The effect of this curve on pricing in an industry depends on its clockspeed. In electronics, with product lives of four years, it is dominant. In cars, where the experience accumulated for over a century is still relevant today, we are so far on the curve that it is not a major factor.
The justification for an inverse power law is in fact simple. It stands to reason that, the more you have already made of a product, the easier it is to make the next unit, and therefore that costs should decrease as a function of cumulative volume. Since we are talking about a broad trend, it should also be a smooth decline.
Could it be linear? No. It would mean a straight line in cartesian coordinates.and that would lead to negative costs, which makes no sense. If you toggled the y-axis to “logarithmic,” a straight line would represent an exponential decline. But it would not make sense either, because it would mean that you could produce an infinite volume for a finite cost. If, as in the above picture, you make both axes logarithmic, a straight line means an inverse power law. Costs never go negative, and it still takes an infinite amount of money to produce an infinite quantity. This is why, among the simple possible decline patterns, it is the only one that cannot be excluded based on its logic.

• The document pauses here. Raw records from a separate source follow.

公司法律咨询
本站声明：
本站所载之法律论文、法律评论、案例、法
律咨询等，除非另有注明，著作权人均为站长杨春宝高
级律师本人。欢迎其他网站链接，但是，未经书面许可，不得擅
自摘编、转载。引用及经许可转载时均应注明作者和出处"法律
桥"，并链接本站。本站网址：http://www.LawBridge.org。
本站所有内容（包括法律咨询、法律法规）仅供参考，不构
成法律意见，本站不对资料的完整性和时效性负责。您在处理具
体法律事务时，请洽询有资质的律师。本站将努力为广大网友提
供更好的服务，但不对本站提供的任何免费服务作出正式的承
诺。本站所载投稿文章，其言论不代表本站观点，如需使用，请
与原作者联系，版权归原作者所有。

See on www.strategosinc.com
Bob Emiliani
April 24, 2014 @ 3:42 pm
Years ago, when I asked my Shingijutsu sensei about learning/experience curves, he hit me on the head and told me that was the wrong way to think. I said “I understand that. But why does it not appear in the Lean literature?” His answer: Goods have to be designed to target costs, not produced in quantity sufficient to lower costs. He thought it a useless construct, like economic order qualities and economies of scale, which resulted in waste, unevenness, and unreasonableness. That’s why it is absent in the Lean literature. Also, see http://www.bobemiliani.com/goodies/emiliani_eos_slides.pdf
Michel Baudin
April 25, 2014 @ 6:07 am
I think your sensei just had a closed mind, probably as a result of spending too much time in the 100-year old car industry, which is too far down the experience curve for its effects to make much difference. If you plot the prices charged for the Model T against cumulative volume from 1908 to 1927 on log-log paper, you do find a straight line, but the car industry was young then.
In my early days as an engineer in the semiconductor industry, my US employer got a contract to supply about 10,000 special chips over three years to a Japanese customer, who provided us with a schedule of prices they were willing to pay.
Out of curiosity, I plotted these prices against cumulative volume on a log-log sheet, and found that they were on a straight line, leaving no doubt that they were based on experience curve assumptions.
The learning curve, and then the experience curve, started out as some form of empirical law of nature, quantifying the intuition that the more you have already made of something, the better you are at making even more. But then, pricing based on it forces it to be true, which makes it less a law of nature than a consequence of how players in a supply network make decisions.
Later, in automotive, I found it striking that the supplier support deal usually is a commitment by the supplier to drop prices by 3%/year in exchange for free consulting from the customer. Cumulative volume appears nowhere in the calculation, and experience curve thinking is not applied. Again, it is not because the phenomenon is not there, but because the industry so mature that it is negligible.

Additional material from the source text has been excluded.